4.2.2 Amount of synthetic training data

There are about 5k same image pairs in total. We synthesize training data as described in  3.2. We experiment on different amount of synthetic training data to explore if more synthetic training data is better. The result is shown in Figure  8 (a). The tag means synthetic magnification(TODO:check) to the original 5k image pairs, as “1/4” means the amount of synthetic training data is one fourth of the 5k image pairs, “2” means twice as the 5k image pairs, and so on.

The ROC Curve shows that there is a tendency that more synthetic training data leads to better test performance, but when the magnification larger than 1, the increase becomes slow, even become worse when magnification larger than 6. The result shows it helps a little to synthetic training data more than the original 5k same image pairs. The reason is that we can synthesize infinite objects if we want, but the amount of background can not be expanded beyond these 5k pairs. In order to make the model learn about backgrounds better, we still need to collect more data in the future.
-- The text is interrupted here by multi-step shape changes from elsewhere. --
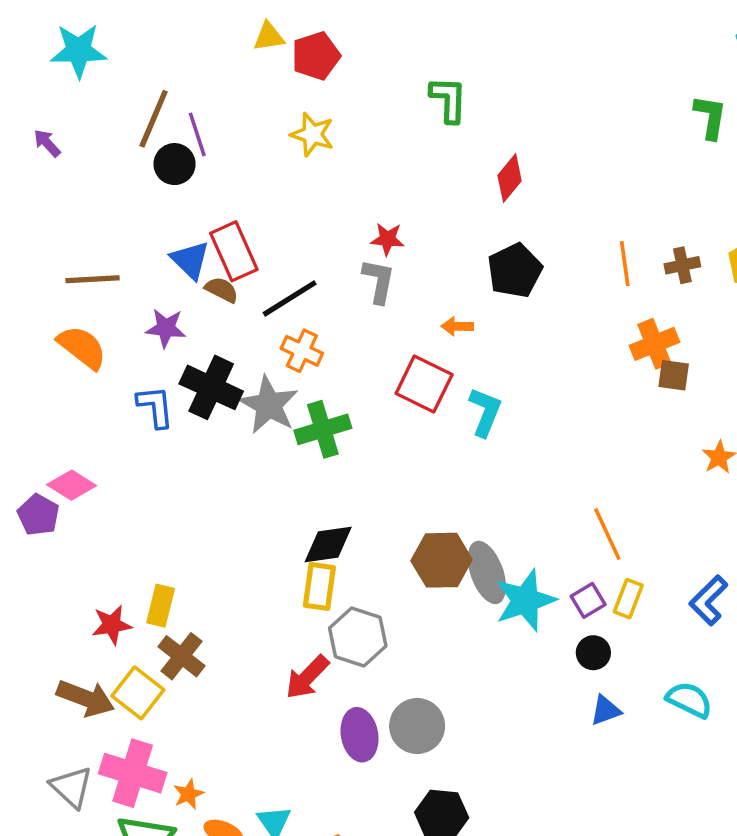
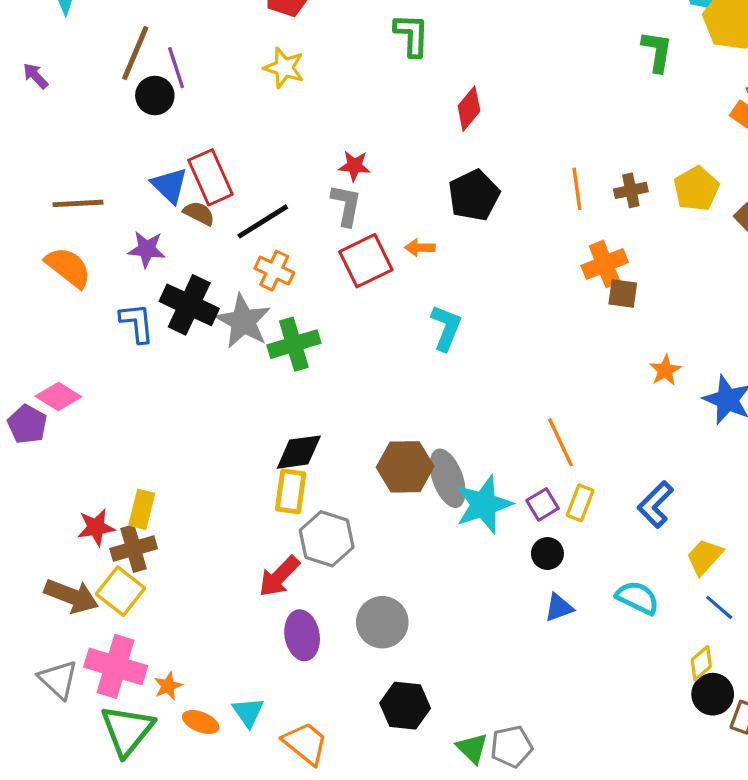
red square: (424, 384) -> (366, 261), moved, turned 38
brown cross: (182, 656) -> (134, 549), moved, turned 36
purple ellipse: (360, 735) -> (302, 635), moved

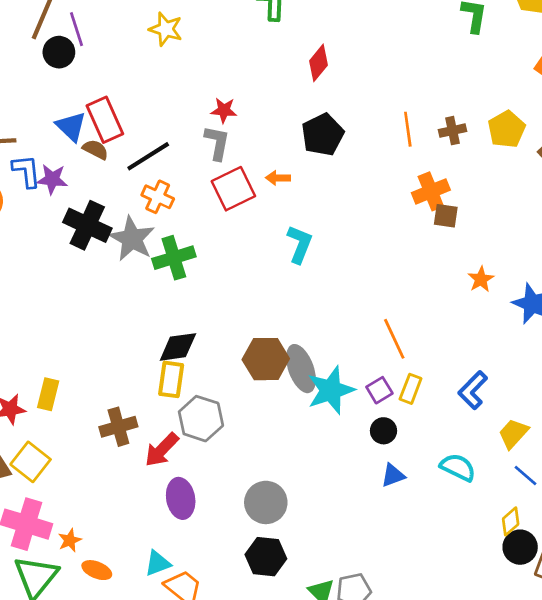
blue L-shape: (137, 323) -> (26, 171), moved
brown cross: (134, 549) -> (118, 427), moved
gray circle: (382, 622) -> (266, 502), moved
cyan triangle: (248, 712) -> (158, 563), moved, turned 44

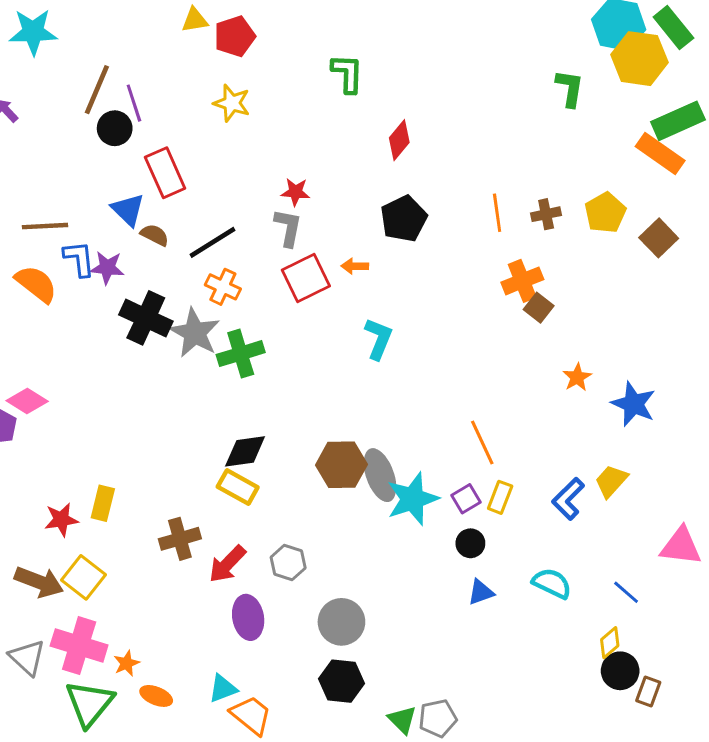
red rectangle: (105, 120) -> (165, 173), moved
brown square: (446, 216) -> (539, 308), turned 30
yellow rectangle: (171, 379) -> (238, 487), turned -69
gray hexagon: (201, 419) -> (288, 563), moved, size x0.7
yellow trapezoid: (513, 433) -> (611, 481), moved

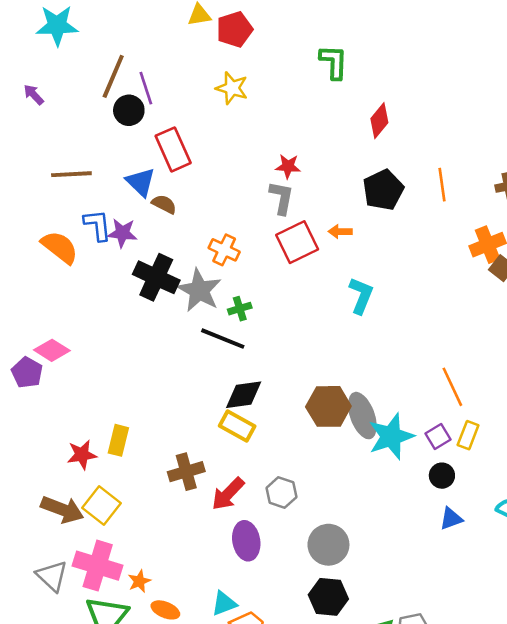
orange line: (497, 213) -> (442, 185), moved
brown line: (45, 226) -> (71, 174), moved
black line: (212, 242) -> (223, 339), moved, turned 54
green cross: (241, 354) -> (240, 309), size x0.6

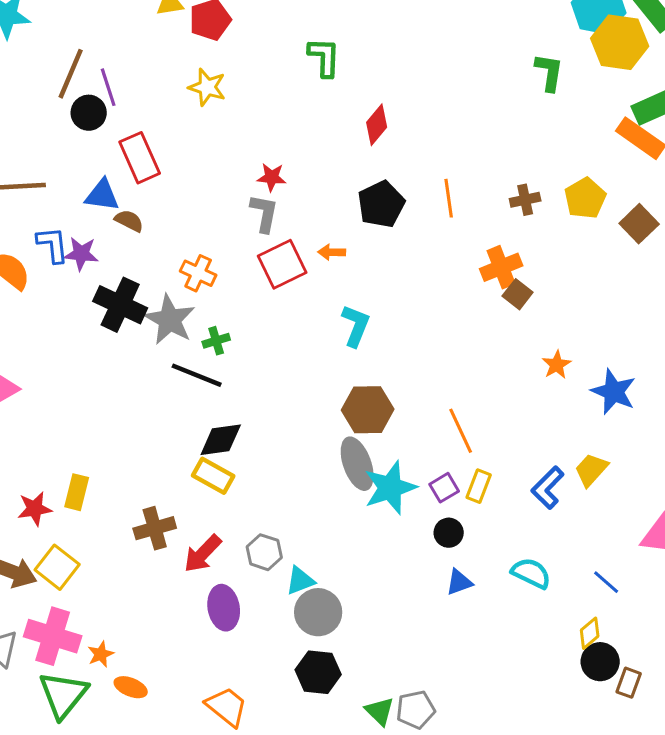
blue triangle: (141, 182) -> (102, 195), turned -36
brown hexagon: (328, 406) -> (368, 410), moved
cyan triangle: (224, 603) -> (300, 581), moved

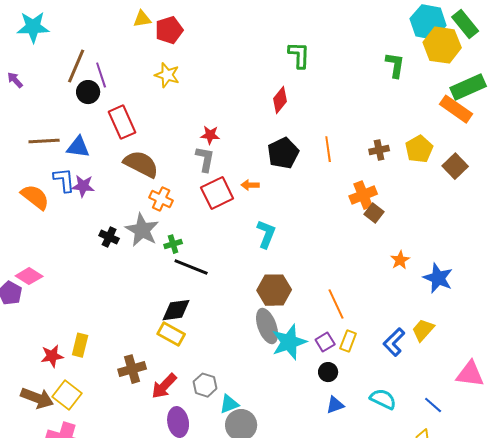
green L-shape: (324, 57) -> (299, 55), moved
blue triangle: (102, 195) -> (78, 147), moved
brown semicircle: (129, 221) -> (141, 164), moved, size x1.8
black cross: (120, 305) -> (109, 237), moved, size x0.6
black line: (197, 375) -> (191, 267), moved

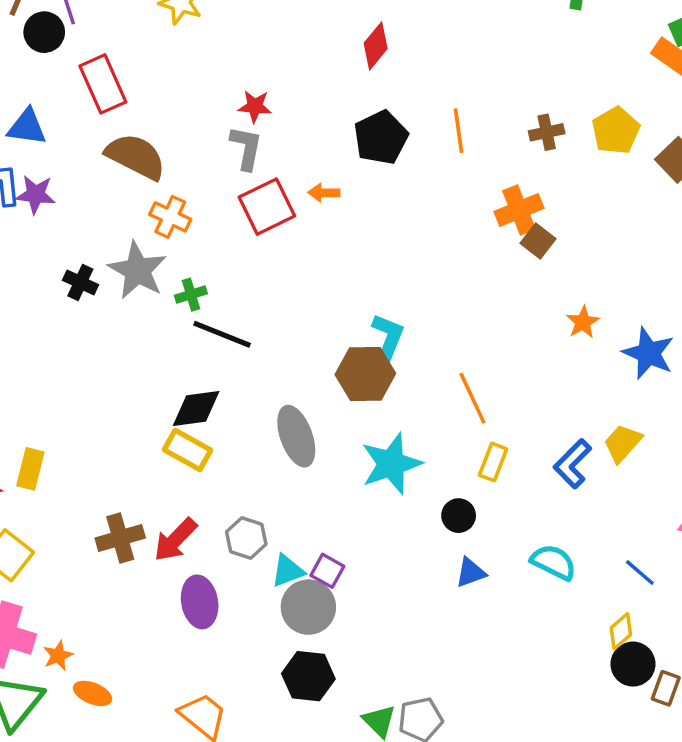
cyan L-shape: (266, 234) -> (388, 338), moved
gray ellipse: (267, 326) -> (296, 436), moved
purple square: (325, 342) -> (327, 571), moved, turned -30
brown cross: (132, 369) -> (120, 538), moved

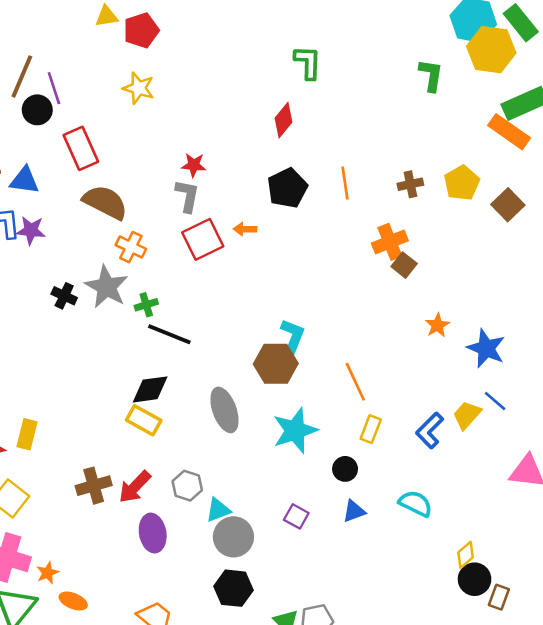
purple square: (327, 571) -> (296, 516), moved
blue line: (640, 573) -> (495, 401), moved

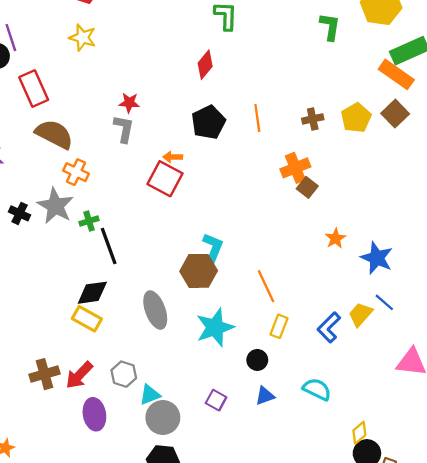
brown square: (508, 205) -> (395, 114), moved
red square: (203, 239) -> (165, 179), moved, turned -36
black line: (169, 334) -> (109, 246), turned 48

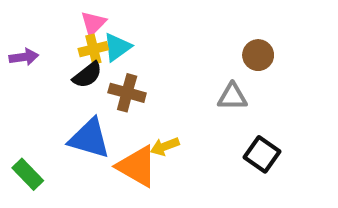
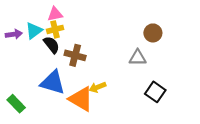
pink triangle: (93, 23) -> (55, 14), turned 35
cyan triangle: (117, 47) -> (34, 31), moved
black semicircle: (87, 75) -> (52, 45), turned -90

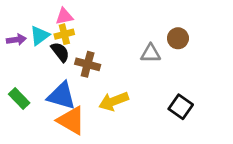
gray triangle: (138, 58) -> (151, 53), moved
yellow arrow: (98, 87) -> (114, 101), size x1.5
orange triangle: (81, 99) -> (71, 120), moved
green rectangle: (16, 104) -> (19, 99), moved

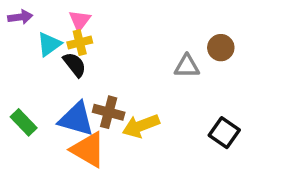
pink triangle: (64, 16) -> (80, 20), turned -42
purple arrow: (16, 40) -> (20, 17), moved
brown cross: (88, 64) -> (109, 112), moved

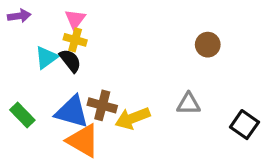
yellow cross: (80, 43) -> (75, 40), turned 30
cyan triangle: (49, 44) -> (46, 57), moved
gray triangle: (187, 66) -> (189, 104), moved
black square: (224, 133) -> (244, 125), moved

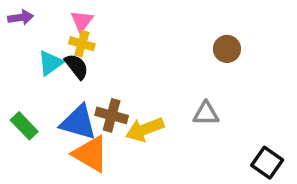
black square: (244, 125) -> (267, 163), moved

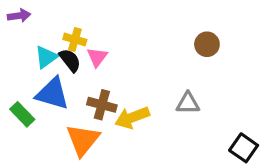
pink triangle: (82, 21) -> (97, 57), moved
blue triangle: (78, 122) -> (52, 94), moved
orange triangle: (91, 154) -> (83, 140), turned 39

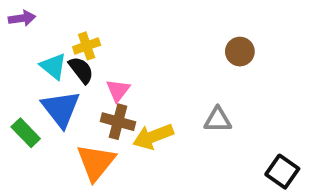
yellow cross: (75, 39) -> (87, 46), turned -35
cyan triangle: (46, 57) -> (53, 66), turned -45
pink triangle: (97, 57) -> (118, 90), moved
blue triangle: (52, 94) -> (61, 109), turned 36

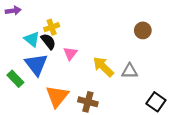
brown cross: (118, 122) -> (88, 102), moved
yellow arrow: (153, 136) -> (103, 67), moved, turned 65
black square: (282, 172) -> (156, 102), moved

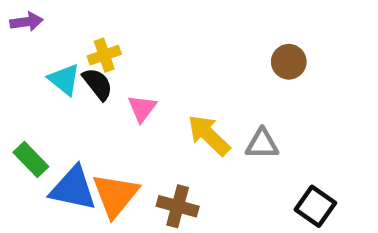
blue triangle: (36, 64) -> (73, 188), moved, turned -40

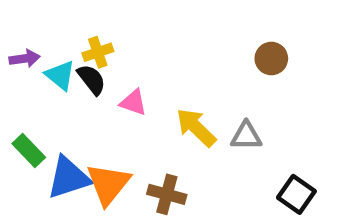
purple arrow: (26, 22) -> (25, 59), moved
pink triangle: (142, 108) -> (133, 102), turned -48
blue triangle: (73, 188) -> (69, 178), turned -30

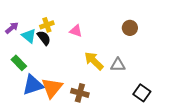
purple arrow: (25, 59) -> (12, 28), turned -32
pink triangle: (133, 102) -> (76, 31), moved
green rectangle: (29, 150) -> (19, 63), moved

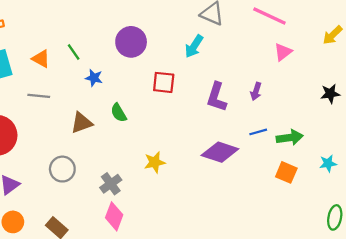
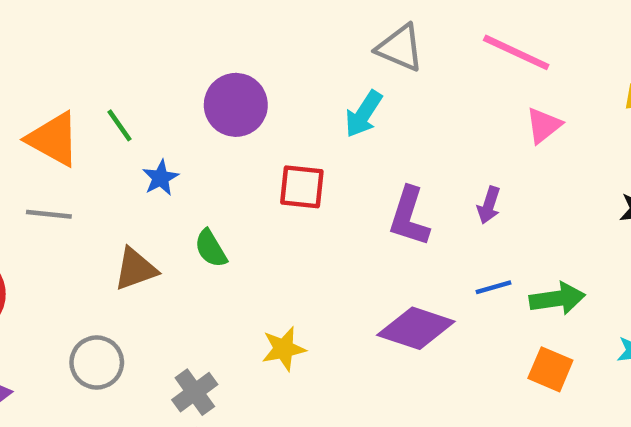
orange triangle: (41, 59) -> (53, 139), size x1.5
blue star: (94, 78) -> (161, 178), turned 30

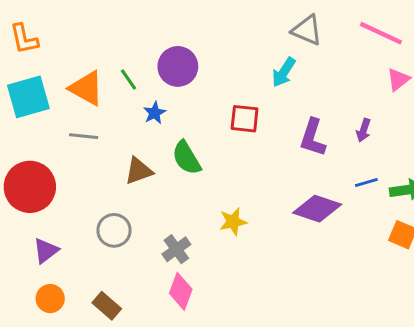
purple circle: (236, 105) -> (178, 66), moved
green semicircle: (211, 248) -> (187, 158), size x1.4

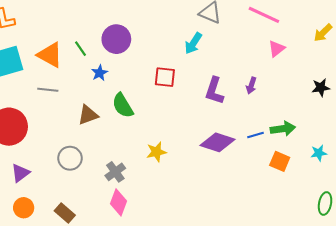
blue line: (366, 183) -> (255, 135), moved

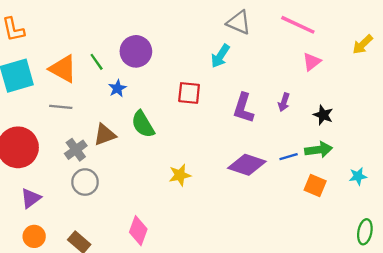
black star: (321, 88) -> (323, 115), moved, turned 30
gray cross: (115, 172) -> (76, 150), moved

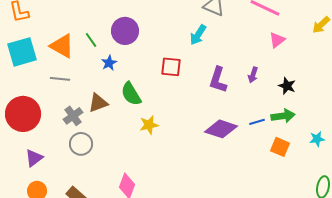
yellow star: (180, 175) -> (149, 125), moved

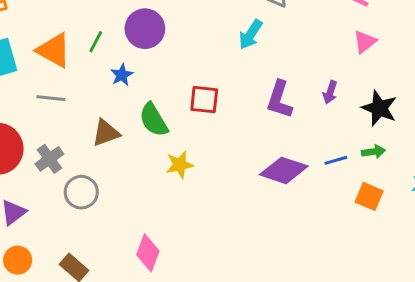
green line: (91, 40) -> (96, 42), turned 63
red square: (171, 67) -> (204, 100), moved
black star: (287, 86) -> (379, 108), size x1.4
gray cross: (73, 116) -> (49, 159), moved
green arrow: (283, 116) -> (373, 152), size x0.7

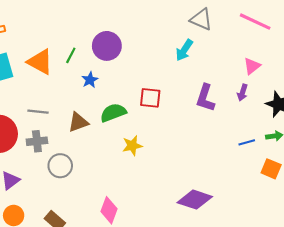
pink triangle: (365, 42) -> (252, 66), moved
gray line: (51, 98) -> (38, 112), moved
green semicircle: (154, 120) -> (113, 113), turned 100
gray cross: (49, 159) -> (37, 141), turned 30
purple diamond: (284, 170) -> (195, 200), moved

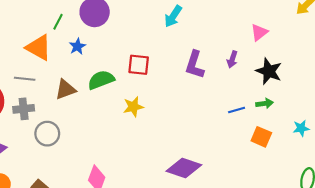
orange triangle: (40, 62) -> (39, 48), moved
pink triangle: (252, 66) -> (259, 32), moved
yellow star: (132, 146) -> (133, 107), moved

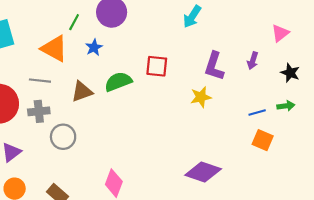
black star: (269, 71) -> (290, 73), size x0.7
yellow star: (133, 107) -> (201, 97), moved
orange square: (261, 137) -> (263, 140), moved

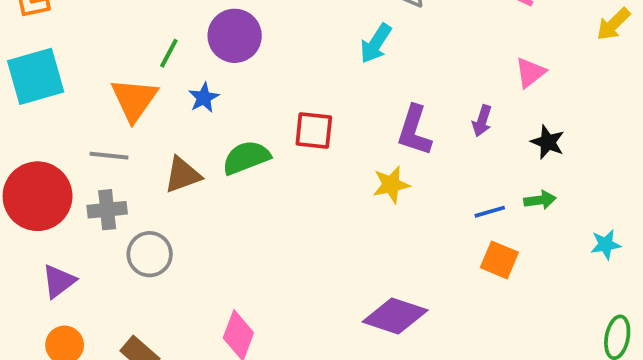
orange triangle: (54, 49) -> (134, 100), turned 36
4.2.3 Two-branch Architecture

We experiment different architectures that two branches are concatenated after several layers. More than shown in Figure  6, we experiment five architectures, trying all the Concat layer locations before five Convolution Layers. The amount of synthetic training data is twice the original 5k.

The performance of the five architectures is in Figure  7. The AUCs of five architectures are fairly close, among which Arch-conv4 has a small advantage. But if we look into the slope of the curve, we find the Arch-conv1(Early-mearing architecture) close to the axis most, which means in lower false positive rate, Arch-conv1 can reach higher true positive rate. In other words, if the application prefers to rarely miss different image pair, Arch-conv1 may be the best one.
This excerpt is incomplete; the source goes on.